Yale historian’s research, teaching gives students new window to an ancient world

When it comes to teaching about the link between human history and climate change, no one goes to greater lengths — literally — than Yale’s Joseph Manning.
Joseph Manning lecturing with a photo of ancient papyri in the Beinecke library.

Using ancient papyri in the Beinecke Rare Book and Manuscript Library, Joseph Manning demonstrates to his students how to trace societal responses to environmental conditions.

Yale environmental historian Joseph Manning goes to great lengths to emphasize the lessons that he teaches his students — even as far as taking them to Nevada.

Manning, the William K. and Marilyn Milton Simpson Professor of Classics and History, is the principal investigator on a National Science Foundation (NSF) grant to study the link between human history and climate change. Manning wanted to demonstrate what he was teaching in his graduate seminar, “Climate, Environment, and Ancient History,” so he took his students on a field trip to see first-hand how historical data on environmental conditions and climatic change can be linked to a range of societal responses, including, in some instances, massive human migration.

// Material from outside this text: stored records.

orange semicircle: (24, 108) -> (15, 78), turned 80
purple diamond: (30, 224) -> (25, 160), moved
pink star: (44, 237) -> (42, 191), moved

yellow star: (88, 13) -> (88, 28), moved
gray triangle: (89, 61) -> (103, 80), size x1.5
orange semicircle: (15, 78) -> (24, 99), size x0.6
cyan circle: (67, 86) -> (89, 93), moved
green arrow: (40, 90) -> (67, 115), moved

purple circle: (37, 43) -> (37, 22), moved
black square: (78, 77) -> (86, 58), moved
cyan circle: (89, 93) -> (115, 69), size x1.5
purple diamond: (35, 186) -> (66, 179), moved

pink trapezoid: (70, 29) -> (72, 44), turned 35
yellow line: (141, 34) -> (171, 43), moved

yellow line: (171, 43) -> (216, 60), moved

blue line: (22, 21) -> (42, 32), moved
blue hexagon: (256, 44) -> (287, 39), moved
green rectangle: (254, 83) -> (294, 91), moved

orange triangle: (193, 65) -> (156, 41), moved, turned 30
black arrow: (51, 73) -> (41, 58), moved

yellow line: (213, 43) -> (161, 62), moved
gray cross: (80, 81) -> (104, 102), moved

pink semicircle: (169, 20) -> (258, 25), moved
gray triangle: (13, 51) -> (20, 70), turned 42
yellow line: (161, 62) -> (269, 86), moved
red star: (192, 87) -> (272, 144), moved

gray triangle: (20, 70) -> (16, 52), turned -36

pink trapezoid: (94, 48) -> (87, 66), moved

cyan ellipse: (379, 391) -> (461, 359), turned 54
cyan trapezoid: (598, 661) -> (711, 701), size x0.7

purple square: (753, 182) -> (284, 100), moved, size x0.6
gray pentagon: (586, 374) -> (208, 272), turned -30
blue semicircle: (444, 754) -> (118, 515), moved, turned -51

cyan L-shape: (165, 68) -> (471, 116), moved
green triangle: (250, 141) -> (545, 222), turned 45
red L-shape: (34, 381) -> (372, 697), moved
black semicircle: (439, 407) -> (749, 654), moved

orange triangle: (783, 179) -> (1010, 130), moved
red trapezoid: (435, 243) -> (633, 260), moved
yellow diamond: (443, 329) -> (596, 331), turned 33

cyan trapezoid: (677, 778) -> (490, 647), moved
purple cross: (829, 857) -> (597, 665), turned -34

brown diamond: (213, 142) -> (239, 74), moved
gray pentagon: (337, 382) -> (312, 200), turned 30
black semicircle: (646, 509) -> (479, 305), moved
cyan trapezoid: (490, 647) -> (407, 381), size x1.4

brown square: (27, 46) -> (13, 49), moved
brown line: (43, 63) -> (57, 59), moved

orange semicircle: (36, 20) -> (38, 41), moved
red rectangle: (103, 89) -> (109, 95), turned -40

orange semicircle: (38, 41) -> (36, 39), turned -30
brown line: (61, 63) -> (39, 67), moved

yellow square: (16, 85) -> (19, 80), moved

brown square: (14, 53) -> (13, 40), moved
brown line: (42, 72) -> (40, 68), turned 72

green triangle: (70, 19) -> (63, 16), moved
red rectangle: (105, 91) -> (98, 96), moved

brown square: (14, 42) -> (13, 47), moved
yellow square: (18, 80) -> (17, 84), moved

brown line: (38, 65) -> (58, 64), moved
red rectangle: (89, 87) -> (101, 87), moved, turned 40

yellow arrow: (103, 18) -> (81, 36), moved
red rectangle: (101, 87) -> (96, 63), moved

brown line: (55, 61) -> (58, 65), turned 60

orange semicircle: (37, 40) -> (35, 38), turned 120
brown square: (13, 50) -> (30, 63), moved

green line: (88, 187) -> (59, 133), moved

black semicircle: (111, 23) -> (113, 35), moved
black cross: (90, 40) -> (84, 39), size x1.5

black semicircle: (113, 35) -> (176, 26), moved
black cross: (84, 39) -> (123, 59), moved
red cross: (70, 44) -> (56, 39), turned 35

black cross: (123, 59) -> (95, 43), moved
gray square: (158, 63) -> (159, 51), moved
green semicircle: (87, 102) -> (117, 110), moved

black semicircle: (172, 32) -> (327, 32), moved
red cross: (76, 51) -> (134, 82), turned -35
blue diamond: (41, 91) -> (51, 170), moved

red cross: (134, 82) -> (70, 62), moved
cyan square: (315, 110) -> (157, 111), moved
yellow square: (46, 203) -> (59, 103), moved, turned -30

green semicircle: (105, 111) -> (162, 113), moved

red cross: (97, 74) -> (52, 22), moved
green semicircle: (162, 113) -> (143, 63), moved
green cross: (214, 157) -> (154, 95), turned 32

Manning’s Yale-based NSF project is an international collaboration among historians, scientists, hydrologists, and statisticians who seek to understand how large volcanic eruptions can reduce average global temperatures and suppress average global precipitation, causing dramatic effects on annual rainfall on the Nile watershed in ancient times. The human response to this annual flooding, and to its variability over the years, was the major driver of Egyptian history up to the completion of the high dam at Aswan in 1970, notes Manning.

Manning traveled with his students — some of whom are participating on his NSF project — to the Desert Research Institute (DRI) in Nevada, a center that is considered to be a world leader in investigating the effects of natural and human-induced environmental change. The students worked one-on-one with Joe McConnell ’82, a research professor at DRI, to learn how historians can use the study of ice cores — which contain layers showing the annual snowfall over thousands of years and thus the atmospheric conditions — to learn more about the human impact on climate change.

As a result of that trip, says Manning, the students now know how to critique articles on ice core geochemistry, a critical part of the research for the NSF grant.

Manning and students at the Desert Research Institute in Nevada.
From left to right: Kevin Hoffman, Pamela Santibáñez, Monica Arienzo, Nadia Grisaru, Joe McConnell, Joseph Manning, Meghan Poplacean, Nathan Chellman, Joseph Morgan, and Nazim Can Serbest. Manning took his graduate seminar, “Climate, Environment, and Ancient History” to the Desert Research Institute in Nevada.

Joining the graduate students was Nadia Grisaru ’20, a geology and geophysics major and the project manager on Manning’s NSF grant. What she learned at DRI couldn’t be replicated in the classroom, she says. “I previously knew about glaciers and ice sheets, but had never seen or helped analyze an ice core myself,” says Grisaru. “The trip to DRI was a fascinating experience — from touring the facilities, to meeting the scientists and learning about their work, and getting to help process a core in the lab. It also helped me imagine myself doing work in a similar field.”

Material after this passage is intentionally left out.